Just weeks after Hiroshima and Nagasaki, Connecticut senator Brien McMahon called for such a test. The Army Air Forces brass and the Joint Chiefs concurred and by November 1945 plans were underway.
The military chose Bikini Atoll for its remoteness and prevailing winds. A native Bikinian population of only 146 simplified relocation for Operation Crossroads, though with tragic consequences for the exiled Bikinians.
The vast seaborne operation also tested the remnants of the vast U.S. Navy armada that won the Pacific War. Despite a massive demobilization after September 1945, the Pentagon put together a joint task force of 42,000 men, 242 ships and 156 aircraft and sent them off to blow up paradise.
The 71 vessels anchored in Bikini’s 180-foot-deep lagoon were hit by bombs identical to the Fat Man device dropped on Nagasaki. Weaponeers wanted the best comparison possible between a nuked city and a nuked fleet.
The first test, Shot Able on June 30, 1946, fell from a B-29 and landed 2,100 feet off its target. The screw-up marred the test data and provoked a military investigation. Shot Able nevertheless sank five ships and consumed the “demon core,” the plutonium that had already killed two Los Alamos scientists.
Wartime studies of underwater explosions in support of the plan to nuke Chuuk helped plan Shot Baker, Crossroads’ underwater test. Baker produced what is perhaps the most iconic image of a mushroom cloud, its size made even bigger by its eruption from a vast lagoon, hurling seawater and coral reef and whole battleships into the sky.

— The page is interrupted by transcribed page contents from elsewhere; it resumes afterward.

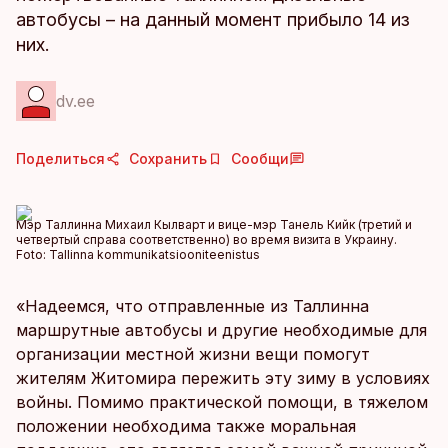
автобусы – на данный момент прибыло 14 из
них.
dv.ee
Поделиться
Сохранить
Сообщи
Мэр Таллинна Михаил Кылварт и вице-мэр Танель Кийк (третий и
четвертый справа соответственно) во время визита в Украину.
Foto:
Tallinna kommunikatsiooniteenistus
«Надеемся, что отправленные из Таллинна
маршрутные автобусы и другие необходимые для
организации местной жизни вещи помогут
жителям Житомира пережить эту зиму в условиях
войны. Помимо практической помощи, в тяжелом
положении необходима также моральная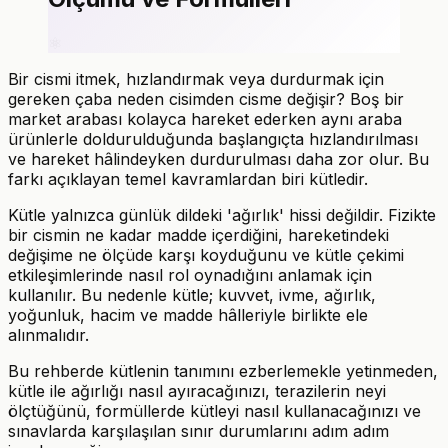
⚛️
Bir cismi itmek, hızlandırmak veya durdurmak için
gereken çaba neden cisimden cisme değişir? Boş bir
market arabası kolayca hareket ederken aynı araba
ürünlerle doldurulduğunda başlangıçta hızlandırılması
ve hareket hâlindeyken durdurulması daha zor olur. Bu
farkı açıklayan temel kavramlardan biri kütledir.
Kütle yalnızca günlük dildeki 'ağırlık' hissi değildir. Fizikte
bir cismin ne kadar madde içerdiğini, hareketindeki
değişime ne ölçüde karşı koyduğunu ve kütle çekimi
etkileşimlerinde nasıl rol oynadığını anlamak için
kullanılır. Bu nedenle kütle; kuvvet, ivme, ağırlık,
yoğunluk, hacim ve madde hâlleriyle birlikte ele
alınmalıdır.
Bu rehberde kütlenin tanımını ezberlemekle yetinmeden,
kütle ile ağırlığı nasıl ayıracağınızı, terazilerin neyi
ölçtüğünü, formüllerde kütleyi nasıl kullanacağınızı ve
sınavlarda karşılaşılan sınır durumlarını adım adım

The great bombings left the lagoons of both Bikini and Chuuk littered with shipwrecks. Nature has miraculously restored their waters and made the sunken fleets among the greatest diving destinations in the world. Despite the thriving population and a developing economy, Chuuk Lagoon remains a wonderland of sea life and corals grown up over the corpses of warships, transports, trucks and planes.
Sea life thrives amidst the giant wrecks of Bikini too, but without rather than in spite of people. The Bikinian exile which began 69 years ago may become a permanent diaspora as the rising sea claims the atoll.
Though it’s safe to dive the lagoon, radioactive contamination prevents human resettlement.